> [How to complete this task]: Your reply should be an exact copy of every entry, with the pictures removed.

Dataset entries

Start of Block

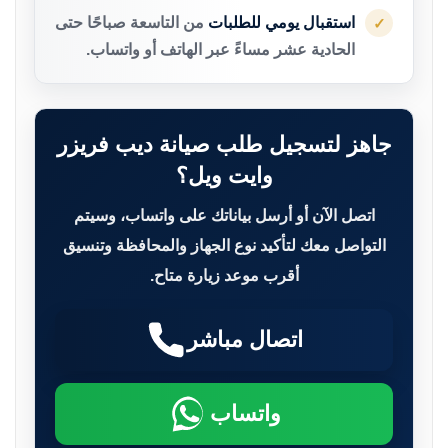
استقبال يومي للطلبات
من التاسعة صباحًا حتى
✓
الحادية عشر مساءً عبر الهاتف أو واتساب.
جاهز لتسجيل طلب صيانة ديب فريزر
وايت ويل؟
اتصل الآن أو أرسل بياناتك على واتساب، وسيتم
التواصل معك لتأكيد نوع الجهاز والمحافظة وتنسيق
أقرب موعد زيارة متاح.
اتصال مباشر
واتساب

End of Block

> [Solution to this problem]:
استقبال يومي للطلبات
من التاسعة صباحًا حتى
✓
الحادية عشر مساءً عبر الهاتف أو واتساب.
جاهز لتسجيل طلب صيانة ديب فريزر
وايت ويل؟
اتصل الآن أو أرسل بياناتك على واتساب، وسيتم
التواصل معك لتأكيد نوع الجهاز والمحافظة وتنسيق
أقرب موعد زيارة متاح.
اتصال مباشر
واتساب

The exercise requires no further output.